Program KiwiBuild untuk membangun perumahan harga terjangkau juga gagal memenuhi target. Hanya 452 rumah yang dibangun dari target ribuan yang dijanjikan. Di sektor perubahan iklim, meski Ardern sudah melarang ekspor minyak dan gas, ia belum berani menyentuh izin terkait ekspor yang sedang berjalan dan baru akan kadaluwarsa beberapa dekade lagi. Para aktivis Maori juga belum merasakan pemenuhan hak-haknya terkait tanah di Ihumātao yang disita pemerintah sejak 1865 untuk diberikan kepada para pemukim kulit putih. Pada 2016 tanah adat itu justru dijual ke pengembang perumahan.
“Ada banyak kegagalan Ardern memenuhi janji kampanyenya yang hampir tidak diperhatikan.

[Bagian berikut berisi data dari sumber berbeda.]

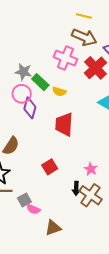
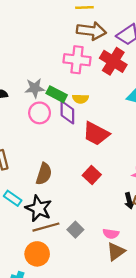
purple diamond: (30, 108) -> (67, 112), moved
red trapezoid: (64, 124) -> (96, 134), turned -50
red square: (50, 167) -> (92, 175), moved
pink semicircle: (33, 209) -> (111, 234), moved

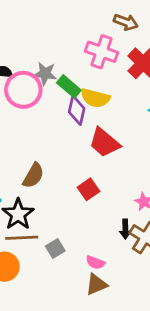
brown arrow: (91, 31) -> (126, 22), size x0.7
yellow semicircle: (80, 99) -> (95, 98), size x1.5
pink circle: (40, 113) -> (23, 90), moved, size x1.4

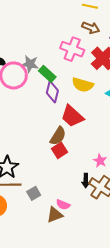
yellow semicircle: (95, 98) -> (83, 85), moved
brown semicircle: (33, 176) -> (58, 136), moved
brown triangle: (96, 285) -> (55, 215), moved

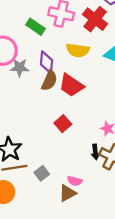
gray star: (30, 64) -> (20, 67), moved
green rectangle: (47, 74) -> (35, 27), moved
brown semicircle: (58, 136) -> (49, 81), moved

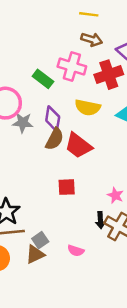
red cross: (95, 19) -> (109, 75), turned 30
red square: (63, 124) -> (67, 187), turned 35
brown triangle: (67, 193) -> (35, 254), moved

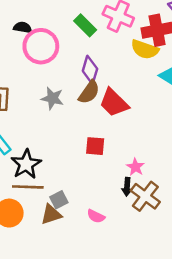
yellow semicircle: (88, 107) -> (145, 49), moved
gray star: (23, 123) -> (52, 98), moved
pink star: (115, 195) -> (135, 167), moved

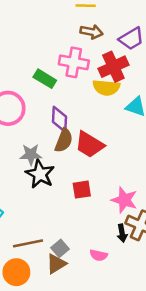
black star: (26, 164) -> (40, 174), moved
pink star: (135, 167) -> (124, 200), size x1.5
black arrow: (127, 187) -> (122, 233), moved

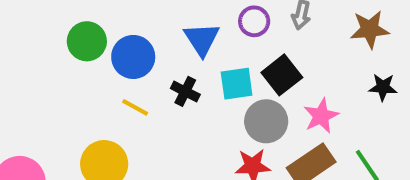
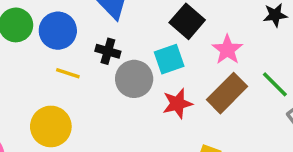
cyan square: (237, 84) -> (169, 59), moved
gray circle: (266, 121) -> (134, 79), moved

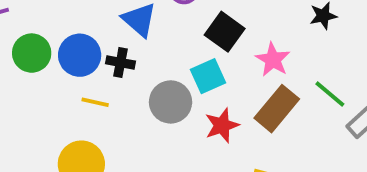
black cross: (108, 51) -> (120, 62), moved

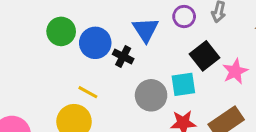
pink star: (273, 60) -> (235, 71), moved
yellow line: (95, 102) -> (88, 92), moved

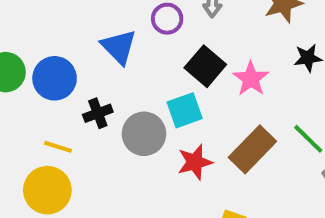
black cross: (123, 57) -> (98, 113), moved, turned -36

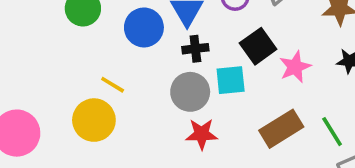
blue circle: (55, 78) -> (144, 27), moved
black cross: (98, 113) -> (195, 49), moved
red star: (195, 162) -> (202, 134), moved

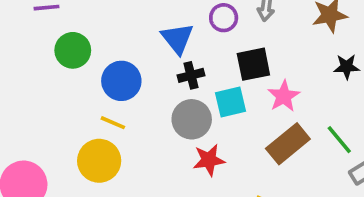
blue circle: (144, 27) -> (121, 81), moved
black square: (258, 46) -> (253, 64), turned 32
pink star: (295, 67) -> (284, 96), moved

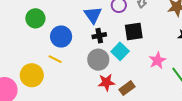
pink star: (284, 96) -> (157, 60), moved
cyan square: (231, 102) -> (120, 51), turned -36
brown rectangle: (288, 144) -> (127, 88), moved, size x0.7
yellow circle: (99, 161) -> (32, 75), moved

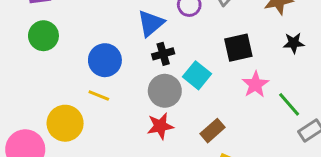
blue triangle: (93, 15) -> (151, 23), turned 30
green circle: (35, 18) -> (43, 36), moved
black square: (134, 31) -> (238, 48), moved
red star: (106, 82) -> (160, 126), moved

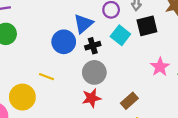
black square: (238, 48) -> (147, 26), moved
blue circle: (105, 60) -> (64, 42), moved
cyan square: (197, 75) -> (120, 35), moved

Sebaliknya, dapat dipahami bahwa publik memusatkan perhatiannya pada tanggapan Ardern terhadap serangkaian krisis yang belum pernah terjadi sebelumnya: serangan teroris, bencana alam, dan pandemi.” tulis Peterson.
Peterson sadar bahwa Partai Buruh harus didorong sekuat mungkin untuk memenuhi komitmen ideologisnya oleh gerakan-gerakan sosial yang independen dari partai. Ia menyebut keberhasilan kaum guru sekolah dasar memenangkan tuntutan gaji yang lebih baik dan penguarangan beban kerja pada 2019. Contoh lain yang dikutip Peterson: pemogokan pengemudi bus di Wellington, Hamilton, Dunedin, dan Auckland. Aksi-aksi ini sukses membuat Partai Buruh memberlakukan upah layak nasional bagi semua sopir bus.
Bagaimanapun, kemenangan Partai Buruh tahun ini telah membukakan jalan bagi kemenangan yang lebih besar untuk kelas pekerja dan kaum terpinggirkan lainnya. Sejak terpilihnya Ardern pada 2017, lebih dari seperempat anggota serikat buruh Selandia Baru telah terlibat dalam sejumlah aksi. Keanggotaan serikat buruh pun meningkat, dengan lebih dari lima puluh ribu pekerja bergabung. Gelombang serikat buruh yang meningkat ini akan sangat penting untuk memenangkan tuntutan-tuntutan lain yang lebih besar.